George looks quite the elegant young man now
One lady came to visit from another mini-zoo and asked if he would do her alpacas and lamas too. We said we would do the lama at this zoo first before making a decision on that. We now have some criteria to work with and the first is that for alpacas we need one extra person to help, if they want us to do it alone then we would charge extra as it takes more time to clear the fleece away. For lamas there needs to be two extra people to pin the lama down or a very compliant lama and we are not taking any chances on people saying it is compliant. They get the lama to lie down, or we don't do it! Simple!

This photo was taken just over a month ago and so no grass.
Quite a difference now where the grass is growing well.
Eyre or Flossie as she often gets called was the one that
woke us up this morning. Earlier on this week I saw her
stalking something by the pond. Next I heard a splash and
one wet pussy cat scrambling out. Ian had just strimmed the
edge and she obviously found out the hard way where it was. 
We had to set off early to be up in Estonia today. I managed to set the alarm but forgot to change the time on the device to match Latvian summer time, it was still on GMT (Oh yes! I'm doing well this week). Our alarm instead was one of the cats having an altercation with something. She was still on edge when we left this morning and kept looking into the forest, it was probably just another cat though. The deer were also up and about this morning and seemed quite suicidal. One deer couldn't make up its mind which way to go and in the end headed towards a neighbours fence and then seemed to get tangled up in it (not just sheep then!). We reversed back up to see what had happened to it and to my amazement it untangled itself and made its way through the wire in the fence. I know the deer are pretty skinny but it was quite amazing to see what size of gap it could actually get through.

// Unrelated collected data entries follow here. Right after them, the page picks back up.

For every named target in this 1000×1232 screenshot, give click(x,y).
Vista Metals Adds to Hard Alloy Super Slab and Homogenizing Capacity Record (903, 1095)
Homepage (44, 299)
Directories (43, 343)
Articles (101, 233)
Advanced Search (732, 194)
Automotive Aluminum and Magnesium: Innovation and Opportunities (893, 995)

Out in the field enjoying the grass and these two younger
ones have been doing nothing but eat. We think they are
growing fast too. 
Alpaca shearing this year has been fairly uneventful. We didn't get lost (okay minor detours due to some issues with Google, but nothing serious) and the shears worked well, especially some new combs that Ian has started using. We had two groups to get through and in both groups there was a spitty animal, but once down they were fine. The weather was also nice and all in all it is just a pleasant day out for us that Ian gets paid for, so win-win situation. We even get fed too and get to talk about one of our favourite topics (well actually it is Ian's all time favourite topic) - alpacas! One of these days we might get some photos of the action.

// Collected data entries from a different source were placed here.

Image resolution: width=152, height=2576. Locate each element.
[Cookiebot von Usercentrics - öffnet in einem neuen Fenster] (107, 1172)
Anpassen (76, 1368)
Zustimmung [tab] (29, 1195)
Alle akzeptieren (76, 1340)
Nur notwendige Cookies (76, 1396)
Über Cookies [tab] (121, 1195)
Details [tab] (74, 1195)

Brencis complet with go faster stripes
We don't get much traffic past our place, but one day I looked up and a rather sporty car was travelling ver slowly along the road. It also had numbers stuck to it like in a car race. Ian was strimming (yes the grass cutting season has also begun) so I had to get his attention by which time the car had driven past, but next a whole group went by, Ferraris and Porchés. All were travelling very slowly, trying to prevent their very costly cars hitting the bumps and pot holes along our dirt road. I mean, who brings a low slung, sporty car like that along our way and not just one but lots of them.

Mr. P does like a roll in the dustiest places.

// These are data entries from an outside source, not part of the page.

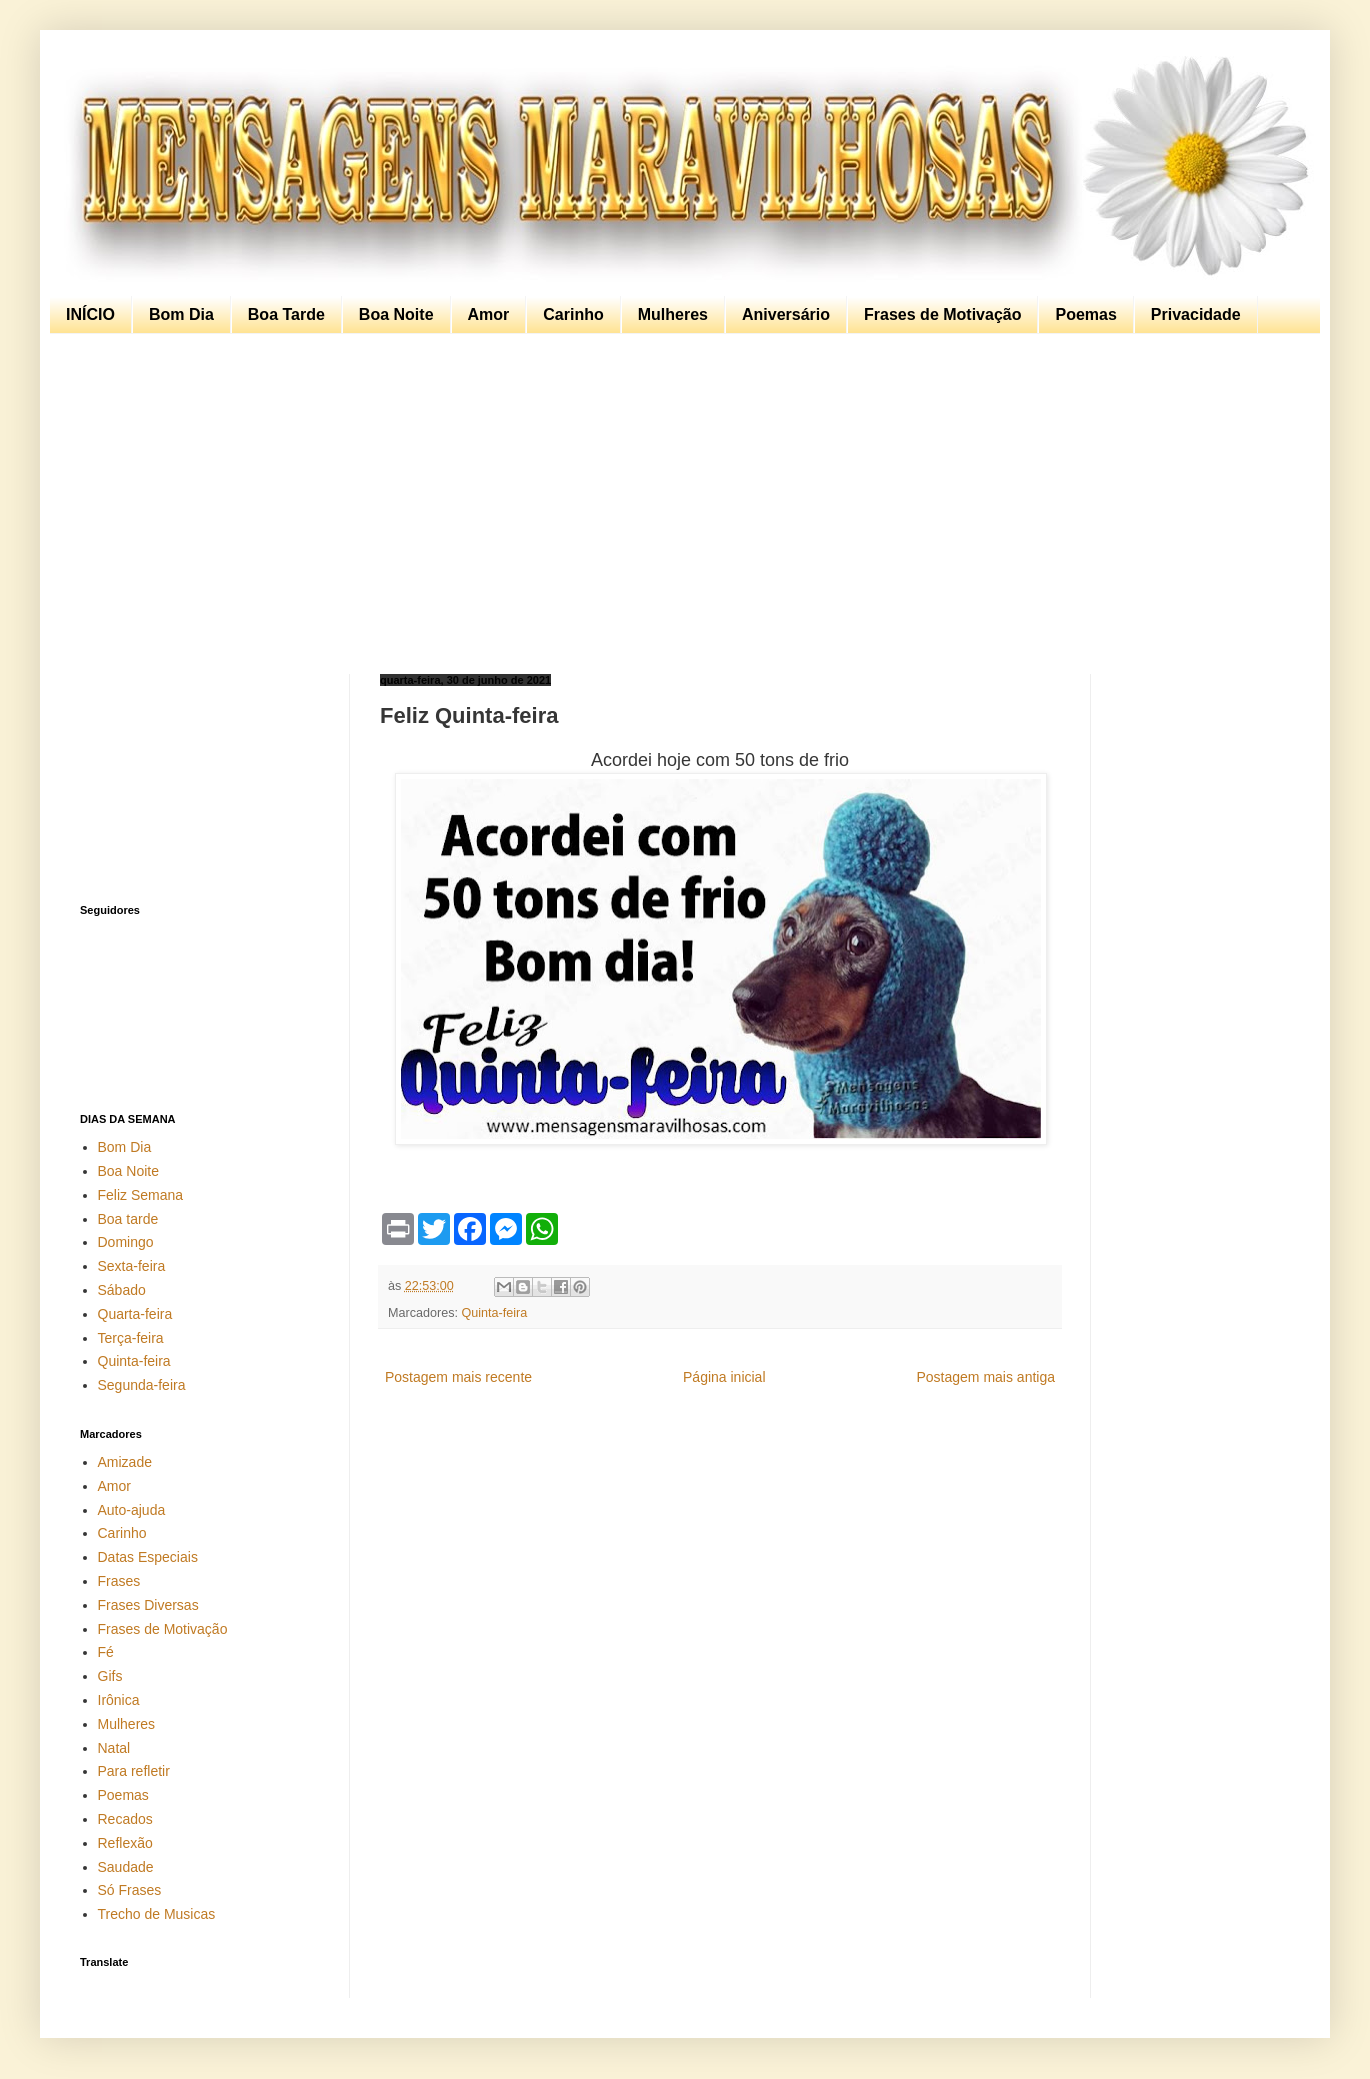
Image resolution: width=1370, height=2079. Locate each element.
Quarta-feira (135, 1314)
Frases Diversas (148, 1605)
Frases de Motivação (942, 314)
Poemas (1085, 314)
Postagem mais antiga (985, 1377)
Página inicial (724, 1377)
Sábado (122, 1290)
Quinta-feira (495, 1313)
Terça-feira (131, 1338)
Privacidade (1196, 314)
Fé (106, 1652)
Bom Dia (181, 314)
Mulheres (673, 314)
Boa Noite (396, 314)
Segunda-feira (142, 1385)
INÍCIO (90, 314)
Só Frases (130, 1890)
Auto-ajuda (132, 1510)
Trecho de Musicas (157, 1914)
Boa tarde (128, 1219)
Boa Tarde (286, 314)
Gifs (110, 1676)
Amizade (125, 1462)
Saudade (126, 1867)
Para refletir (134, 1771)
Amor (489, 314)
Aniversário (786, 314)
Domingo (126, 1242)
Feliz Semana (141, 1195)
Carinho (573, 314)
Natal (114, 1748)
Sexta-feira (132, 1266)
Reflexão (125, 1843)
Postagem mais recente (458, 1377)
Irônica (119, 1700)
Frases (119, 1581)
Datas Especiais (148, 1557)
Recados (125, 1819)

I still continue to work on my research paper and I'm now also trying to write a research proposal for a three month contract in Finland. It fits in nicely with my overall work and is paid, so that is always a bonus. Whether they think it would fit in with what they are doing remains to be seen. Hopefully I have enough experience to bridge the gap between the arts and sociological research. I'm also working on the felting workshops we are holding and working out what to do with those and sort out advertising. Not much on my plate then!